Em que pese as alegações contrárias a ocorrência da fusão
estarem centradas na afirmação de que a AMBEV deterá mais de 70 % do
mercado nacional de cervejas, há de se analisar o contexto atual deste
mercado.
Dispendidos esforços neste sentido, obtempera-se a alegação
supra com a verificação de que os mercados são regionais e também devem
levar em conta a venda e fabricação de refrigerantes, além do que a geração
de sinergias com referida fusão que possibilitarão o desenvolvimento
tecnológico de empresas nacionais.
É inconteste que a cooperação entre as empresas contribuirá,
inconscientemente, para constituição ou manutenção de determinada ordem
interna, em defesa dos interesses individuais a exemplo do que assevera o
paradigma amplamente aceito de que “o todo é mais do que a soma das
partes”.
Ademais, o Conselho Administrativo de Defesa Econômico
desempenhou a sua função ao acompanhar a realização de referido ato de
concentração impondo uma série de medidas a serem cumpridas na
salvaguarda da concorrência e que culminaram na aceitação da diretoria da
empresa AMBEV em assinar um Termo de Compromisso cuja observância é
obrigatória, com a obrigatoriedade do fornecimento de um relatório informativo
semestral pela empresa AMBEV para que o CADE possa acompanhar o
cumprimento e a execução de referido Termo de Compromisso.
Este é um claro exemplo de atuação preventiva em que, antes da
caracterização de um ato de abuso de poder econômico, o poder público
interveio impondo regulações e limites por meio de um sistema de contrapesos
e medidas, com isso minorando antecipadamente os riscos do abuso no
exercício do poder econômico.
Nada impede, é claro, que na hipótese de verificar-se um ato
abusivo por parte da AMBEV, existam imposições e restrições mais severas ou
até punições que já são previstas em lei, dependendo da gravidade e extensão
da lesão verificada.
Por fim vale repetir a ponderação realizada anteriormente de que
a proteção da concorrência - como instrumento de colaboração inteligente para
o desenvolvimento do país - não se limita apenas em proibir toda fusão,
incorporação ou outra forma de concentração empresarial que possa existir já
que o aumento da concentração de mercado não fundamenta, por si só, os
motivos para desconstituir uma operação.
Não obstante insta frisar a importância de que toda operação que
represente potencialmente o risco da produção de efeitos anticoncorrenciais
deve necessariamente ser antecedida pela análise do órgão competente no
anseio de coibir e evitar o surgimento de todo e qualquer abuso de poder
econômico.
O poder econômico - fruto da detenção dos meios de produção -
é um dado estrutural normal e necessário aos mercados em geral. Sua
presença não pode mais ser considerada como uma anomalia assim como sua
função social não pode ser ignorada porquanto é ela quem determina a esfera
da legítima atuação dos agentes econômicos.

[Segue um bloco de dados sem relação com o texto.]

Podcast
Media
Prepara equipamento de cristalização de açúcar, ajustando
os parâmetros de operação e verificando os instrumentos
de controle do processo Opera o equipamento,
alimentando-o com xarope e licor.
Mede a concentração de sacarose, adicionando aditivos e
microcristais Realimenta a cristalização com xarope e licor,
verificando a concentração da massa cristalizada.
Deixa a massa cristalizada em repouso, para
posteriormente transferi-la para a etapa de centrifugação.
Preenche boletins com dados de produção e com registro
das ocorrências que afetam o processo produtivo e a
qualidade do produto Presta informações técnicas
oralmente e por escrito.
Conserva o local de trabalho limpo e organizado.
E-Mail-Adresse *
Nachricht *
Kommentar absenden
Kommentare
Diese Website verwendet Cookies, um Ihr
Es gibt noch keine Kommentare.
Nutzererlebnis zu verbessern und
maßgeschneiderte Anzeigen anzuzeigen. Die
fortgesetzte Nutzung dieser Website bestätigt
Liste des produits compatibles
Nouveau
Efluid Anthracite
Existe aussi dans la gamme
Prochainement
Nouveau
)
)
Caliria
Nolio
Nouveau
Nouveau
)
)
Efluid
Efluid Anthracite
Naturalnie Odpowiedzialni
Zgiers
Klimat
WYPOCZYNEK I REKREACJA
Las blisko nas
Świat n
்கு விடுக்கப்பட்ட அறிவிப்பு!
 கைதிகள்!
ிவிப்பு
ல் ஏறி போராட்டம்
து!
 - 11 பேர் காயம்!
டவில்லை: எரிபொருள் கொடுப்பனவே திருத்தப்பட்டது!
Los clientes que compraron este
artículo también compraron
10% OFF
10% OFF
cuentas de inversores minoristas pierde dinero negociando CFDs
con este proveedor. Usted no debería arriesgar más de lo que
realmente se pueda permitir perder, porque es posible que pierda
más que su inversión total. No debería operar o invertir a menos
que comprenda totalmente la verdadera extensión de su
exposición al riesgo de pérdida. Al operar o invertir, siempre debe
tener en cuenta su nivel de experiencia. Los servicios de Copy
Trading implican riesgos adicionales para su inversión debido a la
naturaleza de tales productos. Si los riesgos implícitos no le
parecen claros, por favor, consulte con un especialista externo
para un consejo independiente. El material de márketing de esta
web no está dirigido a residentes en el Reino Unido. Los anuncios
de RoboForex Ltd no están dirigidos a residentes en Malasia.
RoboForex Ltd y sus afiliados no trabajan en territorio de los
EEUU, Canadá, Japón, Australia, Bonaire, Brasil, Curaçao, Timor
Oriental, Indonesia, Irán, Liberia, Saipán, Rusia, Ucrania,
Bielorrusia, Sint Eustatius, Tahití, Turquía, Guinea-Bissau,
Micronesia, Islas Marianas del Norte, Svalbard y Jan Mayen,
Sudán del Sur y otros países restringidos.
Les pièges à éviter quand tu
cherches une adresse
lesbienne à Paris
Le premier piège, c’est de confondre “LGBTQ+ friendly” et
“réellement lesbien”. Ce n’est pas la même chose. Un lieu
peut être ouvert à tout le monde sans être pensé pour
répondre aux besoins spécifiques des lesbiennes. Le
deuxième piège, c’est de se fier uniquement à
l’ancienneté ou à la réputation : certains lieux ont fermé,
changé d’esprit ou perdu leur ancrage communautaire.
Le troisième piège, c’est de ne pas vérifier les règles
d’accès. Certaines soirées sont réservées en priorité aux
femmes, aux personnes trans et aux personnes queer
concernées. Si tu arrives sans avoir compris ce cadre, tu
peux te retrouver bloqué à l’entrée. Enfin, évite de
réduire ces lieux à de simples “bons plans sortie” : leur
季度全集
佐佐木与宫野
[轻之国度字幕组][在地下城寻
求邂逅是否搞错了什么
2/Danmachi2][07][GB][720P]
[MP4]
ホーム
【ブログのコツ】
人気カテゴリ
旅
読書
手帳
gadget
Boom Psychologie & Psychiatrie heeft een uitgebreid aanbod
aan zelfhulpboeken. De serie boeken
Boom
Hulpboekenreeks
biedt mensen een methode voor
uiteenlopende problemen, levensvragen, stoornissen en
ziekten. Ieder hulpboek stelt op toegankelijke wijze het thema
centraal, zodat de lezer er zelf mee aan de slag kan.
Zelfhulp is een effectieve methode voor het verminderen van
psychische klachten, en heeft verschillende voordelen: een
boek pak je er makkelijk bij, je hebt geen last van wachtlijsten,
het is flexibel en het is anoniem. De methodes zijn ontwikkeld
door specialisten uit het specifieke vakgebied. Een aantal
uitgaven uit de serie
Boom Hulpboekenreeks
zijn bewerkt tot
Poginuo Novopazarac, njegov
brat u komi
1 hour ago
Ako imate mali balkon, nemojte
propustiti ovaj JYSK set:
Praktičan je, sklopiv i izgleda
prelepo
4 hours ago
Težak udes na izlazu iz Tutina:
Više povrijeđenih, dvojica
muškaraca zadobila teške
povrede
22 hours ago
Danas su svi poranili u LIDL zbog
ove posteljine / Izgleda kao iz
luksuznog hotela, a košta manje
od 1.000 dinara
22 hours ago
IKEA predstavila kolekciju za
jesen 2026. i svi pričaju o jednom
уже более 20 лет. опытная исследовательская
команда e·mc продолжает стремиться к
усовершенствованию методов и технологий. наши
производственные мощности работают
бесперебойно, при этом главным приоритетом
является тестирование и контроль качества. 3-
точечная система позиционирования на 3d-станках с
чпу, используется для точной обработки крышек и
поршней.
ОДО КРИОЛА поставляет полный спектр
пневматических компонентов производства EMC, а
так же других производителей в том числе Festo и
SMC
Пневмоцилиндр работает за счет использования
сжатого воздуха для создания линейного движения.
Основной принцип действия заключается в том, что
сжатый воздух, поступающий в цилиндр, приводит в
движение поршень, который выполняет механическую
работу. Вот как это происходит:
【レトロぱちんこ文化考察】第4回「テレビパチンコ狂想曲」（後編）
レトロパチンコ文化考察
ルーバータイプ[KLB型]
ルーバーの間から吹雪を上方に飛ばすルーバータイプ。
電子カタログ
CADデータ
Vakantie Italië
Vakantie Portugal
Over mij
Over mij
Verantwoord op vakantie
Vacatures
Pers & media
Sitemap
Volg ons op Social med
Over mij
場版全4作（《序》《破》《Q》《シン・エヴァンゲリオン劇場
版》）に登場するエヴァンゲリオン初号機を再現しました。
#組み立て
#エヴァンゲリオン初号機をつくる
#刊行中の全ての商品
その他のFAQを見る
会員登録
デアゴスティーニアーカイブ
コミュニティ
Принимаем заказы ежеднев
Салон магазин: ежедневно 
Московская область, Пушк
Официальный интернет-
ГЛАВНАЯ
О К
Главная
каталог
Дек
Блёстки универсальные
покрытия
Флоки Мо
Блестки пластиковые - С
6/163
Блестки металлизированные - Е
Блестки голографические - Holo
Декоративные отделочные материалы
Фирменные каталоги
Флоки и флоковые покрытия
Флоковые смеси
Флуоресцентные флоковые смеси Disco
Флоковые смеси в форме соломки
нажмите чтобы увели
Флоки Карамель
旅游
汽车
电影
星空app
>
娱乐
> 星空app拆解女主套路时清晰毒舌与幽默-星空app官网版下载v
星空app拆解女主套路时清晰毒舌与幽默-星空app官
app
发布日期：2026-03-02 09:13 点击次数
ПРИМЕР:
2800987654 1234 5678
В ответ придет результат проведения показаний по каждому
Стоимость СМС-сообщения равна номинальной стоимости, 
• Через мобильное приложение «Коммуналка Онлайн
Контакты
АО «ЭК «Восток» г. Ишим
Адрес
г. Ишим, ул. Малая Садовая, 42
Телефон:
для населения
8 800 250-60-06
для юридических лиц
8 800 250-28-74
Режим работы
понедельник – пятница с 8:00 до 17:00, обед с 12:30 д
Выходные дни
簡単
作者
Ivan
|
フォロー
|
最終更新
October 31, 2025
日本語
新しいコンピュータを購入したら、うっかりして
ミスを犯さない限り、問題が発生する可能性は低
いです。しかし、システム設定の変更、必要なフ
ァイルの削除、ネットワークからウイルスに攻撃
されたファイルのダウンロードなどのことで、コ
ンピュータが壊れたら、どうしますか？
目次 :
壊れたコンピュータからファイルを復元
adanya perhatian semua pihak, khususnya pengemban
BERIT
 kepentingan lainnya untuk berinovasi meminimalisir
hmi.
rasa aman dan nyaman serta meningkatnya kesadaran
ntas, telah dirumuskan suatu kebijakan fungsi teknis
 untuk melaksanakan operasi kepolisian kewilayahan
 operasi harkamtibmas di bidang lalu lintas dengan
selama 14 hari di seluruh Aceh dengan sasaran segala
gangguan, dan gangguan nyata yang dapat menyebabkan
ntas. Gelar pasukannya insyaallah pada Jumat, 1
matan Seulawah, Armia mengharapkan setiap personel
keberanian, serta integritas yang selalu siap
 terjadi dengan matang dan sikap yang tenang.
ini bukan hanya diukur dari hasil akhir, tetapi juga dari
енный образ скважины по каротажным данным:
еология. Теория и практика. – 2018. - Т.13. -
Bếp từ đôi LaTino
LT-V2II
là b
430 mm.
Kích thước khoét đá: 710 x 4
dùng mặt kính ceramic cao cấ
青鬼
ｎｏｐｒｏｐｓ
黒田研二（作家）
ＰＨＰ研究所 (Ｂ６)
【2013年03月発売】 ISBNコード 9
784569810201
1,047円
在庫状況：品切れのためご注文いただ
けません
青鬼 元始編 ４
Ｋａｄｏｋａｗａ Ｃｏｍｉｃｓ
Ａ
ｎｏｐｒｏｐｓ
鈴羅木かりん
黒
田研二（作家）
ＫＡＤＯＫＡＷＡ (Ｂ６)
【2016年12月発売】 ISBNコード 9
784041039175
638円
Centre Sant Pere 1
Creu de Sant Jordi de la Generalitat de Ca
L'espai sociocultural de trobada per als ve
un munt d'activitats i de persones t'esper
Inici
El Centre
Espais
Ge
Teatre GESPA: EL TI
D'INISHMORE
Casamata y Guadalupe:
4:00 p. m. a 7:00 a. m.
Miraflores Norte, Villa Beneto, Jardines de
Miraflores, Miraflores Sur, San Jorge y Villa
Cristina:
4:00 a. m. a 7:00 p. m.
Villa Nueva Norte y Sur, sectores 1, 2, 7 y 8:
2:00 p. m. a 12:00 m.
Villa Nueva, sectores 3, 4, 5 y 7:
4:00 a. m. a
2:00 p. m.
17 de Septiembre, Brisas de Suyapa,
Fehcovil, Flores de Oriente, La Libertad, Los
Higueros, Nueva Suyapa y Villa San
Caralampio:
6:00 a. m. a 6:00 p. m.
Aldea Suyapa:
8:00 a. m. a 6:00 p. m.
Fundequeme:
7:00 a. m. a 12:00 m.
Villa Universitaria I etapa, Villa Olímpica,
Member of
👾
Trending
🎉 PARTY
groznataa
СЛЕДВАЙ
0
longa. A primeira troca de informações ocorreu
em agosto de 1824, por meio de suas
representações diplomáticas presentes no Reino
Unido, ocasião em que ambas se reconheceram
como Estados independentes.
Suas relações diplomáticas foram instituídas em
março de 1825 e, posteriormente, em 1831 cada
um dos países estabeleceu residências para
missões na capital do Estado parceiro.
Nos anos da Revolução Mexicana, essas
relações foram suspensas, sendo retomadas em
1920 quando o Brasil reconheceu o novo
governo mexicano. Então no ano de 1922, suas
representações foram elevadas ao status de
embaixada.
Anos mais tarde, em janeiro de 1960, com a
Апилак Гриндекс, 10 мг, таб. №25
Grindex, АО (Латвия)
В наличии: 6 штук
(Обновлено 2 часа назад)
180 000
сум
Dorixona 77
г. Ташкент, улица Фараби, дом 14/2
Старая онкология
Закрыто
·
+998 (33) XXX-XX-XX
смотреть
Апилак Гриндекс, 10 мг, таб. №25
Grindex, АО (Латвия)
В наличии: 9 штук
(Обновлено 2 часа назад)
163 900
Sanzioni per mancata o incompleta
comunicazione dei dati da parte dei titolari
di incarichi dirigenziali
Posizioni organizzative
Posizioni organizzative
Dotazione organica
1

Todavia existe uma tendência do poder econômico em
concentrar-se cada vez mais nas mãos de poucos detentores, neste intento é
que surgem os abusos de poder econômico na tentativa de subjugar os demais
competidores e desestabilizar a estrutura mercadológica.
A partir do momento em que for verificado o exercício abusivo de
poder econômico torna-se imperiosa a ação da legislação penal para coibir,
reprimir e punir estas nocivas manifestações do poder econômico caso
contrário estimular-se-á o cometimento de novas - e maiores - práticas
abusivas, em prejuízo de toda a sociedade.